G20 Summit: World leaders pledge US$11 bn to fight AIDS, malaria and TB, falling short of target

The Global Fund to Fight AIDS, Tuberculosis and Malaria raised US$11.34 billion at a pledging event in Johannesburg on Friday, falling well short of its US$18 billion target for the 2027–2029 period.

The Geneva-based organisation is seeking fresh funds in a difficult moment for global health financing, with several major donors reducing support following an aid overhaul in the United States under former president Donald Trump.

“Money will be tight, so we must be smarter,” the Global Fund’s executive director, Peter Sands, told attendees at the event, held on the sidelines of the G20 leaders’ summit. He said “the old model” of development funding was over and stressed that greater self-reliance was essential, but warned that “too abrupt a transition would derail progress.”

Sands added that the Global Fund plans to cut operating costs by 20 percent in 2026.
The United States pledged US$4.6 billion, remaining the group’s largest donor. In 2022, former president Joe Biden hosted the previous replenishment conference and announced a US$6 billion commitment, though the full amount has not yet been delivered under the current administration.

G20 Summit - ABI

The Global Fund has already warned countries that their existing grants, which run through the end of 2026, will face reductions because of the funding gap.
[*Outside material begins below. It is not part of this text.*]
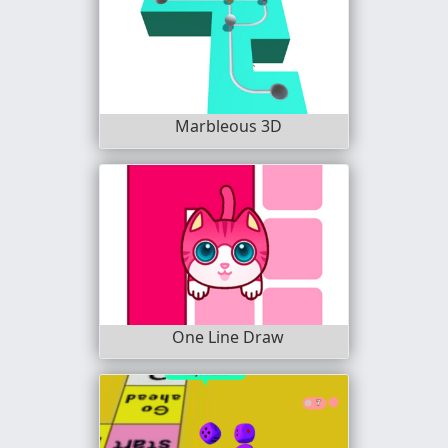
Marbleous 3D
One Line Draw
Since its launch in 2002, the organisation says its programmes have saved 70 million lives, working with governments to distribute insecticide-treated malaria nets, antiretroviral therapy for HIV and treatments for tuberculosis.
The group also missed its target in 2022, when it sought US$18 billion but ultimately raised US$15.7 billion, including just over US$14 billion announced at the pledging event.